Fayyad et Gaby étaient toujours sur le porche. Serge et Emma les avaient rejoins. Dans la cuisine, Andrée avait trouver tout ce dont elle avait besoin, mit en place le réchaud et commencé à cuisiner un gâteau à la poêle. Prenant ce qu'elle trouvait, il serait donc à la banane et au chocolat. Samuel avait fouillé tout les placards, et avait réussi à trouver quelques vieilles bougies d'anniversaire déjà entamée.

Aujourd'hui, Christophe avait dix-huit ans. Fayyad avait insisté. Il entrait à l'age adulte et vu la situation dans laquelle ils se trouvaient, c'était peut-être la dernière occasion de fêter quelque chose... et peut-être le dernier anniversaire du jeune homme. Les morts étaient partout et ils risquaient leurs vies. Il fallait profiter des petites choses. Les autres avaient volontiers suivis l'idée. Samuel avait justement emmener avec lui le cadeau prévu pour son fils. Une simple paire de chaussures que le rouquin lorgnait sur internet depuis des mois, sans savoir que son père l'avait commandée et cachée dans son armoire en attendant le jour J. Quand à la petite Alice, elle avait utiliser ses petites économies pour un t-shirt à l'effigie d'un film de fantaisie que son frère adorait.

Ils avaient réussi à rester assez discrets pour ne pas réveiller l'adolescent, mais il ouvrit les yeux en sentant une petite pression sur sa joue. Ange s'était réveillé et approché de lui, semblant intrigué par son visage. Il avait passé sa main sur la joue du rouquin.

« Hey, salut. Marmonna Christophe à demi endormi. Qu'est-ce que tu fais ? »

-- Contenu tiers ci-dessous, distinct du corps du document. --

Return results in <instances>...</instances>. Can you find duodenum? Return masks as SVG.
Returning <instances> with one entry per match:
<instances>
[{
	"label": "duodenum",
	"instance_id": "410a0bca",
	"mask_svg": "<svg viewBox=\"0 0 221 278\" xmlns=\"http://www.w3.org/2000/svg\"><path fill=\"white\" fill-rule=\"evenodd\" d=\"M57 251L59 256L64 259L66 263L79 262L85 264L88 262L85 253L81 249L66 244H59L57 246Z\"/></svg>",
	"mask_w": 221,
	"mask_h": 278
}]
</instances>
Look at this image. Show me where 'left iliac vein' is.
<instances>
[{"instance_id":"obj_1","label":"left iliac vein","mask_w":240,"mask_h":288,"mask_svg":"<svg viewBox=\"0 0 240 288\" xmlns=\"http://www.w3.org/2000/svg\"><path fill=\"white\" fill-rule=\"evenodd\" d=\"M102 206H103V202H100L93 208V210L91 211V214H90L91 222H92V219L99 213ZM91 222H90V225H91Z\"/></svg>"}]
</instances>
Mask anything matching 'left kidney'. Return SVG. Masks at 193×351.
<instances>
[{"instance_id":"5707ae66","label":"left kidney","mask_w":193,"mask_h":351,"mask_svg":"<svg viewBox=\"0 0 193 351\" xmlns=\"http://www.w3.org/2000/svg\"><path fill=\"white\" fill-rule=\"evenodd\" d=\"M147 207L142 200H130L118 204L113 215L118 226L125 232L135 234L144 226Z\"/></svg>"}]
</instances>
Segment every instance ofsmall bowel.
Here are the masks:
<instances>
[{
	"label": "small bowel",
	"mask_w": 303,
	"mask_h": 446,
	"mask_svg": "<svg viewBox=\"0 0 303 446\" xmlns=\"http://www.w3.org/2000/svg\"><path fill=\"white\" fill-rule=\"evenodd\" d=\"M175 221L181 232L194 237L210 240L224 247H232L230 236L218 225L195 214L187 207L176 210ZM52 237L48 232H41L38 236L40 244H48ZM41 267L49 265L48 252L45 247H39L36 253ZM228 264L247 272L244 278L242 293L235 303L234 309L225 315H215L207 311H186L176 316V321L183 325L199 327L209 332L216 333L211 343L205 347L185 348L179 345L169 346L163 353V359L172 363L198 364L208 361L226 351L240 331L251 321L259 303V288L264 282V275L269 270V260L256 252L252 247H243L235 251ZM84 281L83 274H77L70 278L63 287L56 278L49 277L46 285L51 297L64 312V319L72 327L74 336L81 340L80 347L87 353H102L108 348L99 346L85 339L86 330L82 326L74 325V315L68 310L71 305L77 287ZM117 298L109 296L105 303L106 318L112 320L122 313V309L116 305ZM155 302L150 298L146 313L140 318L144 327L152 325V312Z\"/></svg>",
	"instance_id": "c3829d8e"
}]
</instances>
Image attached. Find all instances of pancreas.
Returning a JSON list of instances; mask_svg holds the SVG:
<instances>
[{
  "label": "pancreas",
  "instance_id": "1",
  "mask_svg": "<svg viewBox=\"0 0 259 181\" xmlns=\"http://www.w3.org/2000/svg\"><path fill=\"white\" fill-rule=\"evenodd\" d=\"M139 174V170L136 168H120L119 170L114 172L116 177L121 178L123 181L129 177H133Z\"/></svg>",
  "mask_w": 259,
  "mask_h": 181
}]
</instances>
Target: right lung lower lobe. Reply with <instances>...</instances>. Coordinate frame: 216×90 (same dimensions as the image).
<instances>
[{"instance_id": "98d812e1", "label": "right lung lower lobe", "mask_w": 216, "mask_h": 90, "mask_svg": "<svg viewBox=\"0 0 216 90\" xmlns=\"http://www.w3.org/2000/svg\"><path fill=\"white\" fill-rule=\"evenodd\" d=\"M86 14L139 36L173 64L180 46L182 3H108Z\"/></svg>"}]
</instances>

Il se redressa en baillant et se frotta la tête. Ange le regardait toujours. Il releva la main pour toucher à nouveau son visage et sembla vouloir retirer une tâche en frottant légèrement. L'adolescent avait du mal à se dire que Ange était plus âgé que lui. Le tissus de la camisole n'était pas très agréable, il l'incita à arrêter.

« Quoi ? Demanda t-il. Qu'est-ce qui t'intrigue ? »

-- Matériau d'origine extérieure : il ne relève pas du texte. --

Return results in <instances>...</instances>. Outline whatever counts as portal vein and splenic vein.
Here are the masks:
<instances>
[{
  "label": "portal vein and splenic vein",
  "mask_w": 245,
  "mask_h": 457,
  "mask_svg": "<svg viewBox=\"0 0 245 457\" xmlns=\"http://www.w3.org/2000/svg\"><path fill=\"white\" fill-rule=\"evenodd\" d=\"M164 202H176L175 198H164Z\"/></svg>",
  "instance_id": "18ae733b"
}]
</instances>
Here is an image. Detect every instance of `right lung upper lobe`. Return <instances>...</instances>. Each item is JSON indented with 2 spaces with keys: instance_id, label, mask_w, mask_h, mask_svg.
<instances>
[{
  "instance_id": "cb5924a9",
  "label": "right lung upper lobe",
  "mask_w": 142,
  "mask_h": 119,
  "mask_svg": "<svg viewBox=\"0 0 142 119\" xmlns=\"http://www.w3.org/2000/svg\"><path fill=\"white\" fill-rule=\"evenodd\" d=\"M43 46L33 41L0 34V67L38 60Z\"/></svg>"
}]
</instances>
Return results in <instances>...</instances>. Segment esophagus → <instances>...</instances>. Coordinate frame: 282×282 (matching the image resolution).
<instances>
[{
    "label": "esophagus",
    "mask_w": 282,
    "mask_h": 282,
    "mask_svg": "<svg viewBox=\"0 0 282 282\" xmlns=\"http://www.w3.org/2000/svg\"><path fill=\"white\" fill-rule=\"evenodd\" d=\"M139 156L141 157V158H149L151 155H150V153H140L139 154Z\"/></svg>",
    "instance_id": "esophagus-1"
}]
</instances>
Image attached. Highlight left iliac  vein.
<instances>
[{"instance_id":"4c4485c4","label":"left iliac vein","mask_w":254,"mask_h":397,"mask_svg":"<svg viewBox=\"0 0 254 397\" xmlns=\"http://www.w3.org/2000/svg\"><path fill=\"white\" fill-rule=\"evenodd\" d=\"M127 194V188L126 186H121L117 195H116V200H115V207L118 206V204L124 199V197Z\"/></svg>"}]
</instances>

Il regarda un peu autour de lui et repéra un miroir sur un mur. Il se leva pour se regarder dedans et compris. Il sourit et retourna s'asseoir à côté de l'albinos.

« Ce sont des taches de rousseurs. Affirma le jeune homme. Ça ne partira pas. Un peu comme tes grains de beautés. »

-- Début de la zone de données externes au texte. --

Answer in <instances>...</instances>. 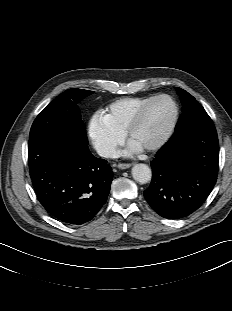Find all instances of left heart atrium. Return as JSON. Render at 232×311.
Instances as JSON below:
<instances>
[{"mask_svg": "<svg viewBox=\"0 0 232 311\" xmlns=\"http://www.w3.org/2000/svg\"><path fill=\"white\" fill-rule=\"evenodd\" d=\"M141 150H142L141 147L130 141L126 149L124 150L123 154L125 156H131L133 154L139 153Z\"/></svg>", "mask_w": 232, "mask_h": 311, "instance_id": "obj_1", "label": "left heart atrium"}]
</instances>
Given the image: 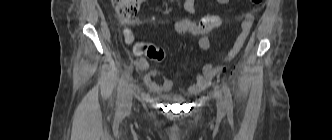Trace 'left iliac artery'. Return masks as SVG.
<instances>
[{"mask_svg": "<svg viewBox=\"0 0 332 140\" xmlns=\"http://www.w3.org/2000/svg\"><path fill=\"white\" fill-rule=\"evenodd\" d=\"M223 89L225 94V101L227 104V108L232 111L233 109V103H232V96L229 87L226 85V83H223Z\"/></svg>", "mask_w": 332, "mask_h": 140, "instance_id": "44dca946", "label": "left iliac artery"}]
</instances>
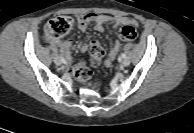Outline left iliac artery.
I'll use <instances>...</instances> for the list:
<instances>
[{"instance_id":"left-iliac-artery-1","label":"left iliac artery","mask_w":194,"mask_h":133,"mask_svg":"<svg viewBox=\"0 0 194 133\" xmlns=\"http://www.w3.org/2000/svg\"><path fill=\"white\" fill-rule=\"evenodd\" d=\"M124 58H126V55H125V53H122L120 56V59H124Z\"/></svg>"}]
</instances>
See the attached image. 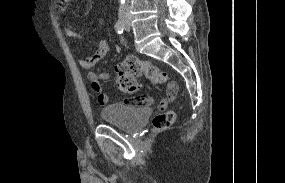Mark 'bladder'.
<instances>
[{"mask_svg":"<svg viewBox=\"0 0 285 183\" xmlns=\"http://www.w3.org/2000/svg\"><path fill=\"white\" fill-rule=\"evenodd\" d=\"M151 114L149 106H133L125 103H112L101 110L105 122L131 130L141 125Z\"/></svg>","mask_w":285,"mask_h":183,"instance_id":"1","label":"bladder"}]
</instances>
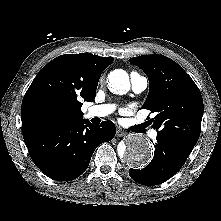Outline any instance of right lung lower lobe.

Il posa son doigt sur l'épaule gauche d'Ange où se trouvait une petite tâche brune. Il en avait aussi sur le visage, mais il ne pourrait pas les voir. Christophe remarqua alors qu'il ne restait presque plus personne dans la pièce et entendit du bruit dans la cuisine. Il se demanda pourquoi personne ne les avaient réveillés alors que l'horloge sur le mur indiquait déjà neuf heures. Il se leva pour vérifier que tout allait bien mais Denise lui bloqua la route dans le couloir. En entendant les pas, elle était venu voir qui était réveille. Ange avait suivit Christophe et offrit un sourire radieux à la psychiatre.

« Vous avez bien dormi tout les deux ? Demanda la vieille femme.

—Oui, merci, répondit le rouquin. Mais pourquoi personne ne nous a réveiller ?

—On allait justement le faire. Tu peux t'occuper des autres ?

—Bien sûr. »

Christophe fit demi-tour pour retourner au salon et simplement ouvrir les rideaux. Clémence grogna aussitôt en insultant le jeune homme alors que Mélodie et Alice se réveillaient plus tranquillement. La blonde disputa sa sœur avant de s'occuper de Victoria, alors que tout les autres les rejoignaient. Andrée portait un plat dans lequel elle avait posé le gâteau. Christophe ouvrit de grand yeux en se souvenant enfin du jour.

« Vous n'aviez pas à faire ça. Marmonna le jeune homme.

—Profitons des petites choses tant que c'est possible. Assura Fayyad. On ne sait pas ce qu'il se passera dans les prochains jours. Souffle les bougies, espérons que tout s'arrange avec ton vœux. »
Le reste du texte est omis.